A spokesperson for Switzerland-based Richemont told WSJ the company is “experiencing a strong retail rebound” in China as the restrictions lifted.

The “green shoots” Brown mentioned follow a fallow period for Burberry and Richemont in China, as revenue from the country fell by nearly a quarter for both retailers in the last three months of 2022.

A report by the Financial Times — which took a more glass-half-empty approach to the companies’ earnings — included a comment from the Burberry finance chief that noted “additional pressure” on the company’s traffic in December due to a COVID surge.

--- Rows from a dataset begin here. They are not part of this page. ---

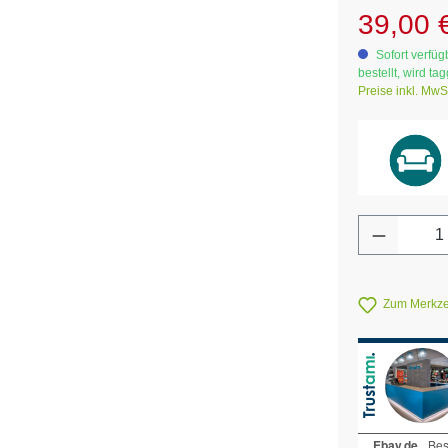
Verkaufsprei
39,00 
Sofort verfügb
bestellt, wird ta
Preise inkl. MwS
Produkt 
Zum Merkzet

During the nearly three-year absence of Chinese tourism, a number of luxury retail locations in Europe closed. When China announced the easing of its travel restrictions, some luxury brands’ stocks climbed by as much as 2.5% as investors anticipated a return of those shoppers, PYMNTS noted last month.

Prior to the pandemic, Chinese consumers purchased roughly a third of the world’s luxury products, according to a Bain & Co. estimate, which also projected that number could reach 40% by the decade’s end.

“For companies like Hermès, which has in recent quarters seen sales in Asia grow by double digits, and LVMH, where Asia-derived sales have been improving at single-digit rates, the natural extension would be that the spending would continue as Chinese tourists flock abroad,” PYMNYS wrote earlier this month.

Luxury retailers like LVMH showed remarkable resilience last year, even as other retail brands struggled. The company’s share price topped 800 euros Tuesday (Jan. 17), a milestone that makes the fashion/luxury company Europe’s most valuable business and gives CEO Bernard Arnault an even greater lead as the world’s richest person.